The Dead Sea, and in the distance Israel,
as seen from The Dead Sea Museum.
At the midway point of our trip through Jordan, and on the hottest day (39 degrees C) of the holiday, we arrived at the luxurious Movenpick Dead Sea Resort. It was incredibly timely; I was in desperate need of a plush bed with crisp white cotton sheets and a long refreshing swim. Alex and I joke about how I am a 6 star traveller, and this resort was a solid 6 stars for me.
It was a glorious late afternoon swim. The sea was glassy smooth and the light was golden. The actual temperature of the water was perfect, warm but refreshing.
As we walked towards the beach area, I watched people bobbing effortlessly in the water, and I was overcome with excitement about getting to experience swimming in the Dead Sea for myself. I have long had a fascination with the idea of being unable to sink in this particular body of water. As we approached the rocky shore I said to Alex's Mum, "My brain can't quite comprehend what is about to happen."
We both wore our saltwater sandals into the sea. The shore is very rocky and they were very handy to be able to wear in and out of the water. I gave mine a really good rinse in the shower afterwards given how salty the water is, and they are fine.
The best way I can describe what it feels like is to imagine having pool noodles for limbs. No matter what, if you launch yourself into the sea, you will float to the top. I hooked my arms under my bent legs and sat in the water, floating around watching the sun dip lower and lower over the hills in Israel. Bizarre, and breathtaking. I can confirm, it is impossible to sink.
It's salty! That goes without saying. Don't get the water anywhere near your eyes or mouth. And don't shave in the day or two leading up to swimming, it will sting. But afterwards (even with my sensitive skin turning a very angry but temporary shade of red), once all the salt had been washed off in the shower, it made my skin feel lovely. I spent a small fortune on bringing home Dead Sea beauty products- mud, salts, gels- to try to recreate the restorative spa like feeling I got when we were there. Incidentally, the Dead Sea was one of the very first health resorts, favoured by Herod the Great. The density of minerals in the mud and water must be good for you... maybe.

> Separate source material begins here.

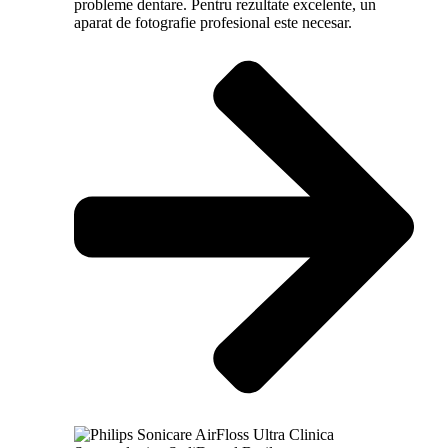
probleme dentare. Pentru rezultate excelente, un
aparat de fotografie profesional este necesar.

The Dead Sea is quite narrow, you can see how close Israel is, and the border between the two countries goes straight up the middle. The surface of the water is 420 meters below regular sea level, and the Dead Sea is actually landlocked. It is the deepest hypersaline lake in the world and is 9.6 times more salty than the ocean. The level of salinity makes life for animals and plants near-impossible, hence its name, the dead sea.
Watching the sun set behind Israel was magical. The lights flickered on across the water, and we dried off with smiles on our faces. It was quite an experience. I am not typically a resort holidayer, and we never usually seek out sun and surf, but I would happily spend a few days back at Movenpick on the Dead Sea sleeping late, relaxing in the water and in the spa, and enjoying long buffet dinners as the sun sets.
Earlier that day we had visited Bethany beyond the Jordan to see the baptismal site of Jesus. This was an interesting place, it felt hugely remote and almost desolate. The sun was absolutely beating down on the desert, and we had to walk a fair way into the site in near-forty-degree heat. There are numerous churches of various faiths built on the hills around this stretch of the River Jordan, signalling its importance as a religious site for Christians.
The baptismal site
Israel, taken from the Jordanian side of the river
Interestingly there seemed to be very little military presence at this part of the border. I couldn't see any Israeli soldiers, and on the Jordanian side there was a single soldier. The ropes stretched out on the water were the only physical barrier separating worshippers in Israel from those in Jordan.